The truth gets a makeover

The truth gets a makeover

Shreya Shankar

Sometimes, critics get uglier than the truth


The New York Times calls it “another nail being driven into the coffin of the romantic comedy”; Rolling Stone calls it “sexist swill”; our very own El Estoque Online has declared it “ugly, [but] not the truth”. But why the hate?

No one complained much when “What Happens in Vegas”, “The Holiday”, and more recently, “He’s Just Not That Into You” featured gorgeous career women whose frosty exterior, workaholic habits, and Saran-wrap cling worked as Guy Repellent. No one bemoaned the fall of feminism when the protagonists of “The Women” found themselves pawns to their player men. No one was rioting when the prostitute played by Julia Roberts was patronized by Richard Gere’s wealthy businessman in “Pretty Woman”.

Hollywood has never been able to handle a happy, powerful career woman comfortable in her own skin, and that’s essentially what the romantic comedy genre has evolved to illustrate. As a result, women on the silver screen are often portrayed as insecure shrews, or insecure introverts, or insecure control freaks. It makes no sense for “The Ugly Truth” to take the blow for a genre’s treatment of women.

It is also imperative to remember that “The Ugly Truth” is wholly fiction. Should a character like Mike Chadway (Gerard Butler) exist in real life, the critics would do well to display some righteous outrage. But as of now Chadway remains merely a realistic-looking figment of screenwriter Nicole Eastman’s imagination and should be treated as such.

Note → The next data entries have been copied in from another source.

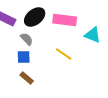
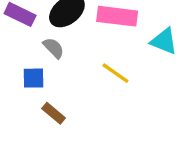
blue square: (24, 57) -> (33, 78), moved

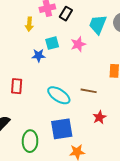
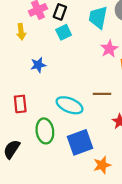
cyan square: (52, 43) -> (64, 32), moved
pink star: (78, 44) -> (109, 49), moved
green ellipse: (30, 141) -> (45, 131), moved

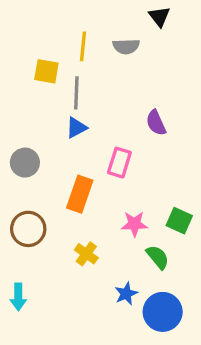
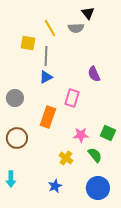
black triangle: (159, 17) -> (88, 13), moved
yellow line: (83, 46) -> (50, 28), turned -36
yellow cross: (86, 254) -> (66, 158), moved
blue star: (126, 294) -> (55, 186), moved

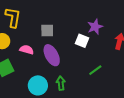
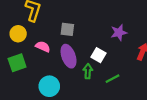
white square: (82, 41) -> (99, 55), moved
green arrow: (61, 83) -> (88, 71), moved

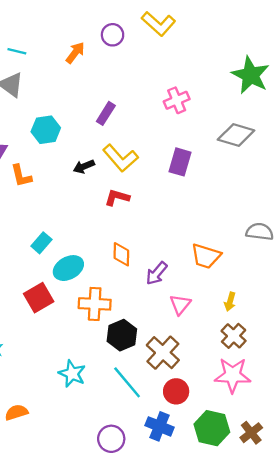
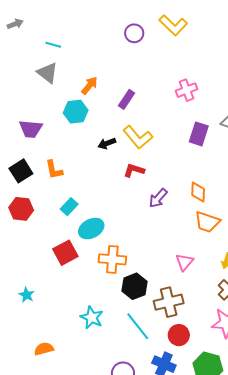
orange arrow: (75, 53) -> (89, 86), moved
purple rectangle: (180, 162) -> (199, 134), moved
orange L-shape: (21, 176) -> (54, 170), moved
orange diamond: (121, 254) -> (198, 192), moved
purple arrow: (157, 273) -> (158, 198), moved
brown cross: (163, 353) -> (169, 302), turned 32

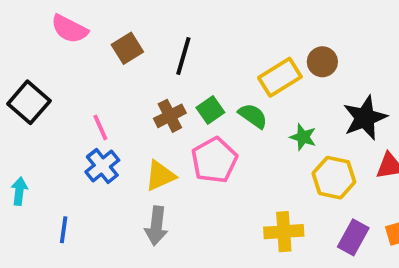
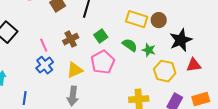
brown circle: (322, 62) -> (159, 20), moved
yellow rectangle: (280, 77) -> (137, 19), turned 50
brown cross: (170, 116) -> (71, 39), moved
green semicircle: (253, 116) -> (130, 45), moved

Most importantly, the ultimate message of “The Ugly Truth” is not at all a misogynistic one. It’s not the unrealistically perfect orthopedic surgeon Colin (Eric Winter) who Abby falls for, but the crude yet complex Chadway. There’s no misogyny there. If anything, it tells women to look beyond the pedigree and the six-pack. In light of the movie’s message, critics’ resentment of it seems a bit displaced.

However, there is one concession to be made: Abby is a travesty. She’s an exaggeration of every woman’s flaws, yet she plays on every woman’s narcissism by portraying the flaws in a lovable way. But the way I see it, it’s better to have a hyper-flawed but likable lead to aspire to than a perfect, prissy beauty queen.

Mike Chadway’s no ray of sunshine, but really, critics. Lighten up.




“The Ugly Truth” illustration of the different thinking patterns of men and women has critics peeved. Photo courtesy of Sony Pictures.